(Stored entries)
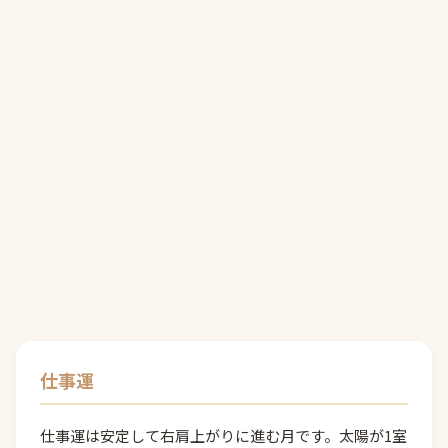
仕事運
仕事運は安定して右肩上がりに進む月です。太陽が1室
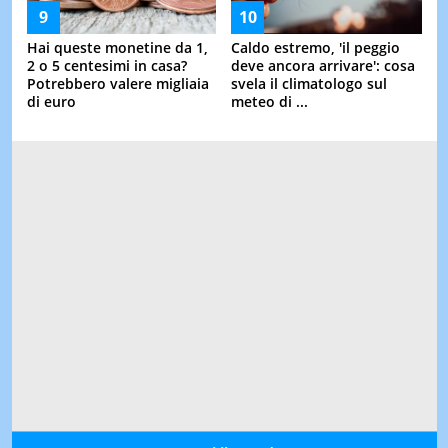
Hai queste monetine da 1,
Caldo estremo, 'il peggio
2 o 5 centesimi in casa?
deve ancora arrivare': cosa
Potrebbero valere migliaia
svela il climatologo sul
di euro
meteo di ...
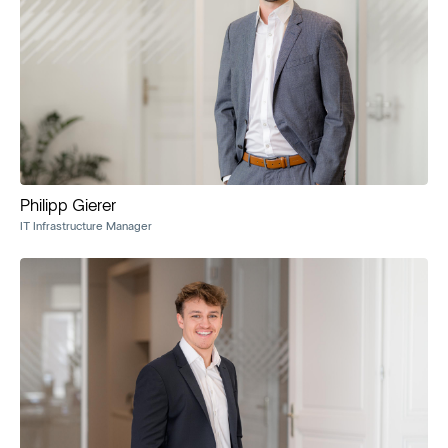
Philipp Gierer
IT Infrastructure Manager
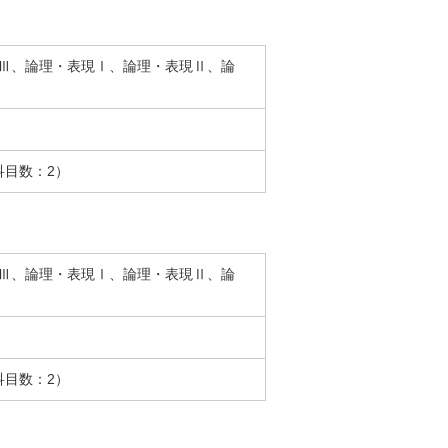
Ⅲ、論理・表現Ⅰ、論理・表現Ⅱ、論
科目数：2）
Ⅲ、論理・表現Ⅰ、論理・表現Ⅱ、論
科目数：2）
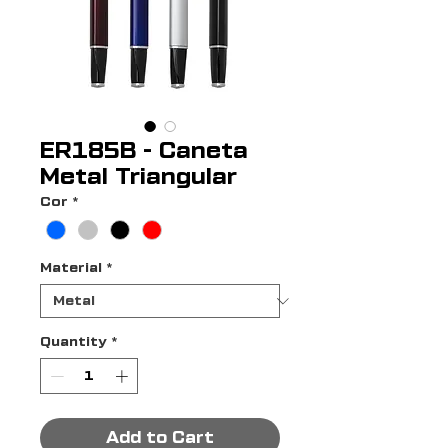
ER185B - Caneta
Metal Triangular
Cor
*
Material
*
Quantity
*
Add to Cart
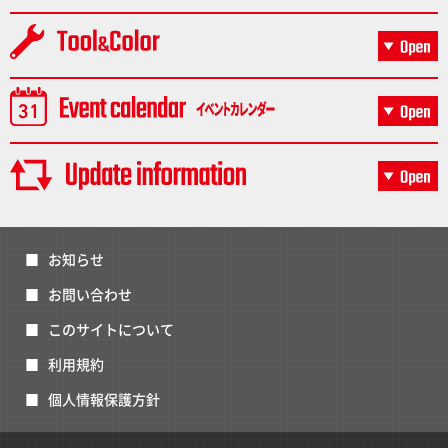
お知らせ
お問い合わせ
このサイトについて
利用規約
個人情報保護方針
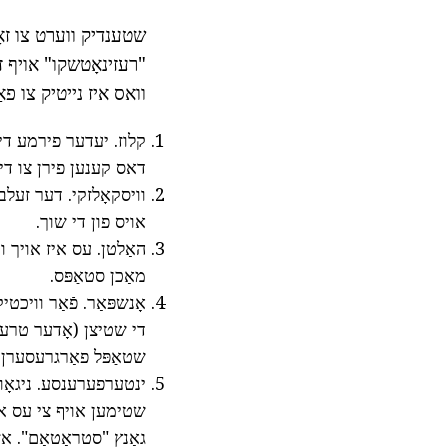
שטענדיק ווערט צו זאָג
"רעזינאָטשקו" אויף זי
וואס איז נייטיק צו פא
קלוז. יעדער פירמע דיס
דאס קענען פירן צו די א
וויסקאָלזקי. דער זעלבי
אויס פון די שוך.
האַלטן. עס איז אויך ו
מאַכן סטאַפּס.
אָנשפּאַר. פֿאַר וויכ
די שטיצן (אָדער טרעג
שטאַפּל פאַרגרעסערן 
ינטערפערענסע. ניגאָושי
שטימען אויף צי עס איז 
גאַנץ "סטראַטאַם". אז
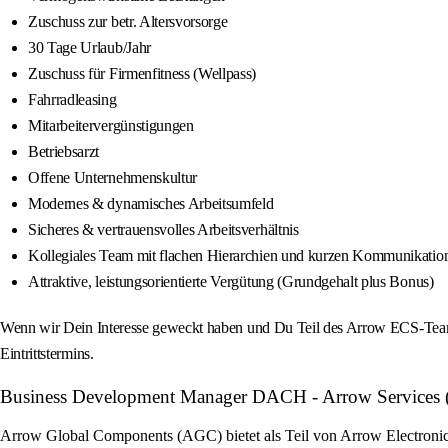
Zuschuss zur betr. Altersvorsorge
30 Tage Urlaub/Jahr
Zuschuss für Firmenfitness (Wellpass)
Fahrradleasing
Mitarbeitervergünstigungen
Betriebsarzt
Offene Unternehmenskultur
Modernes & dynamisches Arbeitsumfeld
Sicheres & vertrauensvolles Arbeitsverhältnis
Kollegiales Team mit flachen Hierarchien und kurzen Kommunikati
Attraktive, leistungsorientierte Vergütung (Grundgehalt plus Bonus)
Wenn wir Dein Interesse geweckt haben und Du Teil des Arrow ECS-Teams
Eintrittstermins.
Business Development Manager DACH - Arrow Services (m/
Arrow Global Components (AGC) bietet als Teil von Arrow Electronics 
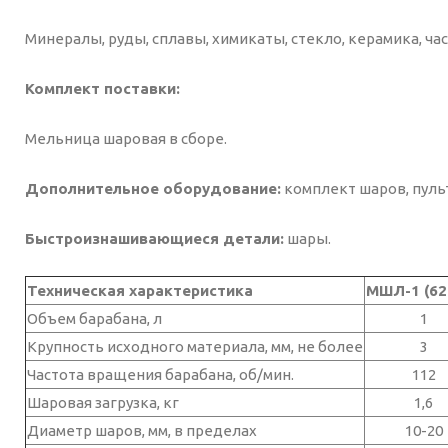
Минералы, руды, сплавы, химикаты, стекло, керамика, час
Комплект поставки:
Мельница шаровая в сборе.
Дополнительное оборудование:
комплект шаров, пуль
Быстроизнашивающиеся детали:
шары.
Техническая характеристика
МШЛ-1 (62
Объем барабана, л
1
Крупность исходного материала, мм, не более
3
Частота вращения барабана, об/мин.
112
Шаровая загрузка, кг
1,6
Диаметр шаров, мм, в пределах
10-20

→ **Work instructions**:
I need every line of the data that has the word "אויף"; please list them.

→ **Response to the exercise**:
"רעזינאָטשקו" אויף זי
שטימען אויף צי עס איז 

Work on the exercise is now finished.